Work instructions ▸ Repeat all the lines below exactly, but omit the pictures.

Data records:
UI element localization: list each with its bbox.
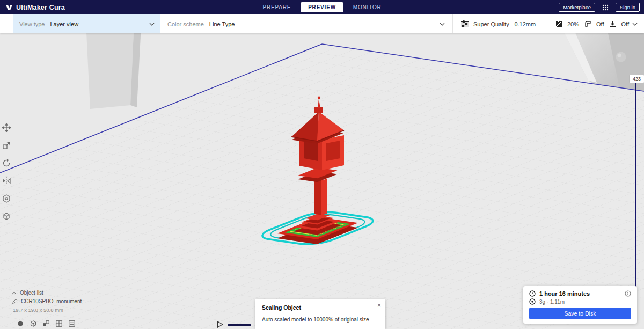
info-icon[interactable]: [625, 290, 631, 297]
pencil-icon: [12, 298, 18, 304]
orbit-ball-icon: [616, 52, 626, 62]
marketplace-button[interactable]: Marketplace: [559, 3, 595, 12]
object-name: CCR10SPBO_monument: [21, 298, 82, 304]
adhesion-icon: [608, 19, 618, 30]
rotate-tool-icon[interactable]: [1, 158, 12, 169]
layer-slider-handle[interactable]: 423: [629, 75, 644, 83]
tab-monitor[interactable]: MONITOR: [346, 0, 389, 14]
cube-grid-icon[interactable]: [55, 319, 63, 327]
object-tools-row: [16, 319, 76, 327]
viewport-3d[interactable]: [0, 0, 644, 329]
tab-prepare[interactable]: PREPARE: [255, 0, 298, 14]
chevron-down-icon: [149, 23, 155, 26]
stage-tabs: PREPARE PREVIEW MONITOR: [255, 0, 389, 14]
material-spool-icon: [529, 298, 536, 305]
app-logo: UltiMaker Cura: [0, 4, 65, 11]
object-list-toggle[interactable]: Object list: [12, 290, 82, 296]
view-type-label: View type: [19, 21, 45, 27]
chevron-down-icon: [440, 23, 445, 26]
applications-grid-icon[interactable]: [600, 2, 611, 13]
chevron-down-icon: [632, 23, 638, 26]
object-dimensions: 19.7 x 19.8 x 50.8 mm: [13, 307, 82, 313]
support-icon: [582, 19, 593, 30]
object-list-label: Object list: [20, 290, 43, 296]
cube-solid-icon[interactable]: [16, 319, 24, 327]
notification-message: Auto scaled model to 10000% of original …: [262, 317, 379, 323]
cube-list-icon[interactable]: [68, 319, 76, 327]
ultimaker-logo-icon: [5, 4, 13, 11]
sign-in-button[interactable]: Sign in: [616, 3, 640, 12]
view-type-dropdown[interactable]: View type Layer view: [13, 14, 160, 33]
scale-tool-icon[interactable]: [1, 140, 12, 151]
infill-setting: 20%: [567, 21, 579, 27]
play-icon[interactable]: [217, 321, 223, 328]
clock-icon: [529, 290, 536, 297]
object-list-item[interactable]: CCR10SPBO_monument: [12, 298, 82, 304]
cubes-stack-icon[interactable]: [42, 319, 50, 327]
layer-slider-value: 423: [633, 76, 641, 82]
support-setting: Off: [596, 21, 604, 27]
quality-setting: Super Quality - 0.12mm: [473, 21, 536, 27]
printer-frame-left: [86, 20, 141, 109]
notification-title: Scaling Object: [262, 304, 379, 311]
print-summary-card: 1 hour 16 minutes 3g · 1.11m Save to Dis…: [523, 286, 637, 324]
color-scheme-dropdown[interactable]: Color scheme Line Type: [160, 14, 452, 33]
close-icon[interactable]: ×: [377, 302, 381, 309]
infill-icon: [553, 19, 564, 30]
color-scheme-label: Color scheme: [167, 21, 204, 27]
tool-column: [1, 122, 12, 222]
object-list-panel: Object list CCR10SPBO_monument 19.7 x 19…: [12, 290, 82, 313]
material-usage: 3g · 1.11m: [539, 299, 565, 305]
adhesion-setting: Off: [621, 21, 629, 27]
support-blocker-icon[interactable]: [1, 211, 12, 222]
print-time: 1 hour 16 minutes: [539, 290, 590, 297]
move-tool-icon[interactable]: [1, 122, 12, 133]
scaling-notification: Scaling Object × Auto scaled model to 10…: [255, 299, 385, 329]
layer-slider-track[interactable]: [635, 82, 636, 291]
color-scheme-value: Line Type: [209, 21, 434, 27]
mirror-tool-icon[interactable]: [1, 176, 12, 186]
per-model-settings-icon[interactable]: [1, 193, 12, 204]
simulation-slider-progress: [228, 324, 251, 326]
view-type-value: Layer view: [50, 21, 144, 27]
app-title: UltiMaker Cura: [16, 4, 65, 11]
quality-sliders-icon: [459, 19, 470, 30]
settings-bar: View type Layer view Color scheme Line T…: [0, 14, 644, 33]
chevron-up-icon: [12, 291, 17, 295]
top-bar: UltiMaker Cura PREPARE PREVIEW MONITOR M…: [0, 0, 644, 14]
cube-outline-icon[interactable]: [29, 319, 37, 327]
save-to-disk-button[interactable]: Save to Disk: [529, 308, 631, 319]
tab-preview[interactable]: PREVIEW: [301, 2, 343, 12]
print-settings-panel-opener[interactable]: Super Quality - 0.12mm 20% Off: [452, 14, 644, 33]
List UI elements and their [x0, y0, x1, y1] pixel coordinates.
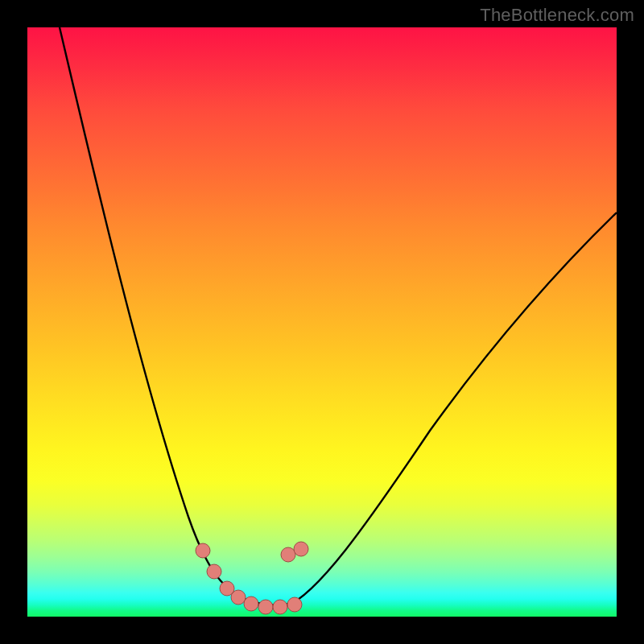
- curve-right-branch: [285, 213, 617, 607]
- marker-dot: [244, 597, 258, 611]
- marker-group: [196, 542, 308, 614]
- marker-dot: [196, 543, 210, 558]
- curve-left-branch: [60, 27, 269, 607]
- marker-dot: [273, 600, 287, 614]
- marker-dot: [294, 542, 308, 556]
- marker-dot: [258, 600, 273, 614]
- marker-dot: [231, 590, 246, 605]
- chart-plot-area: [27, 27, 617, 617]
- marker-dot: [207, 564, 221, 579]
- marker-dot: [287, 597, 302, 612]
- marker-dot: [281, 547, 295, 562]
- chart-curve-svg: [27, 27, 617, 617]
- watermark-text: TheBottleneck.com: [480, 5, 634, 26]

Result ▸
UI element localization: list each with its bbox.
info-icon[interactable]: [625, 290, 631, 297]
pencil-icon: [12, 298, 18, 304]
orbit-ball-icon: [616, 52, 626, 62]
marketplace-button[interactable]: Marketplace: [559, 3, 595, 12]
object-name: CCR10SPBO_monument: [21, 298, 82, 304]
adhesion-icon: [608, 19, 618, 30]
rotate-tool-icon[interactable]: [1, 158, 12, 169]
layer-slider-handle[interactable]: 423: [629, 75, 644, 83]
tab-monitor[interactable]: MONITOR: [346, 0, 389, 14]
cube-grid-icon[interactable]: [55, 319, 63, 327]
object-tools-row: [16, 319, 76, 327]
viewport-3d[interactable]: [0, 0, 644, 329]
tab-prepare[interactable]: PREPARE: [255, 0, 298, 14]
chevron-down-icon: [149, 23, 155, 26]
stage-tabs: PREPARE PREVIEW MONITOR: [255, 0, 389, 14]
material-spool-icon: [529, 298, 536, 305]
app-logo: UltiMaker Cura: [0, 4, 65, 11]
object-list-toggle[interactable]: Object list: [12, 290, 82, 296]
view-type-label: View type: [19, 21, 45, 27]
chevron-down-icon: [440, 23, 445, 26]
applications-grid-icon[interactable]: [600, 2, 611, 13]
chevron-down-icon: [632, 23, 638, 26]
object-dimensions: 19.7 x 19.8 x 50.8 mm: [13, 307, 82, 313]
support-icon: [582, 19, 593, 30]
object-list-label: Object list: [20, 290, 43, 296]
cube-solid-icon[interactable]: [16, 319, 24, 327]
notification-message: Auto scaled model to 10000% of original …: [262, 317, 379, 323]
cube-list-icon[interactable]: [68, 319, 76, 327]
ultimaker-logo-icon: [5, 4, 13, 11]
sign-in-button[interactable]: Sign in: [616, 3, 640, 12]
view-type-dropdown[interactable]: View type Layer view: [13, 14, 160, 33]
scale-tool-icon[interactable]: [1, 140, 12, 151]
infill-setting: 20%: [567, 21, 579, 27]
play-icon[interactable]: [217, 321, 223, 328]
clock-icon: [529, 290, 536, 297]
object-list-item[interactable]: CCR10SPBO_monument: [12, 298, 82, 304]
cubes-stack-icon[interactable]: [42, 319, 50, 327]
layer-slider-value: 423: [633, 76, 641, 82]
support-setting: Off: [596, 21, 604, 27]
quality-setting: Super Quality - 0.12mm: [473, 21, 536, 27]
printer-frame-left: [86, 20, 141, 109]
notification-title: Scaling Object: [262, 304, 379, 311]
print-summary-card: 1 hour 16 minutes 3g · 1.11m Save to Dis…: [523, 286, 637, 324]
color-scheme-dropdown[interactable]: Color scheme Line Type: [160, 14, 452, 33]
close-icon[interactable]: ×: [377, 302, 381, 309]
infill-icon: [553, 19, 564, 30]
color-scheme-label: Color scheme: [167, 21, 204, 27]
tool-column: [1, 122, 12, 222]
object-list-panel: Object list CCR10SPBO_monument 19.7 x 19…: [12, 290, 82, 313]
material-usage: 3g · 1.11m: [539, 299, 565, 305]
adhesion-setting: Off: [621, 21, 629, 27]
support-blocker-icon[interactable]: [1, 211, 12, 222]
print-time: 1 hour 16 minutes: [539, 290, 590, 297]
move-tool-icon[interactable]: [1, 122, 12, 133]
scaling-notification: Scaling Object × Auto scaled model to 10…: [255, 299, 385, 329]
layer-slider-track[interactable]: [635, 82, 636, 291]
color-scheme-value: Line Type: [209, 21, 434, 27]
mirror-tool-icon[interactable]: [1, 176, 12, 186]
per-model-settings-icon[interactable]: [1, 193, 12, 204]
simulation-slider-progress: [228, 324, 251, 326]
view-type-value: Layer view: [50, 21, 144, 27]
app-title: UltiMaker Cura: [16, 4, 65, 11]
quality-sliders-icon: [459, 19, 470, 30]
settings-bar: View type Layer view Color scheme Line T…: [0, 14, 644, 33]
chevron-up-icon: [12, 291, 17, 295]
top-bar: UltiMaker Cura PREPARE PREVIEW MONITOR M…: [0, 0, 644, 14]
cube-outline-icon[interactable]: [29, 319, 37, 327]
save-to-disk-button[interactable]: Save to Disk: [529, 308, 631, 319]
tab-preview[interactable]: PREVIEW: [301, 2, 343, 12]
print-settings-panel-opener[interactable]: Super Quality - 0.12mm 20% Off: [452, 14, 644, 33]
List UI elements and their [x0, y0, x1, y1] pixel coordinates.
- curve-right-branch: [285, 213, 617, 607]
- marker-dot: [244, 597, 258, 611]
- marker-group: [196, 542, 308, 614]
- marker-dot: [196, 543, 210, 558]
- curve-left-branch: [60, 27, 269, 607]
- marker-dot: [273, 600, 287, 614]
- marker-dot: [294, 542, 308, 556]
- marker-dot: [258, 600, 273, 614]
- marker-dot: [231, 590, 246, 605]
- chart-plot-area: [27, 27, 617, 617]
- marker-dot: [207, 564, 221, 579]
- marker-dot: [287, 597, 302, 612]
- marker-dot: [281, 547, 295, 562]
- chart-curve-svg: [27, 27, 617, 617]
- watermark-text: TheBottleneck.com: [480, 5, 634, 26]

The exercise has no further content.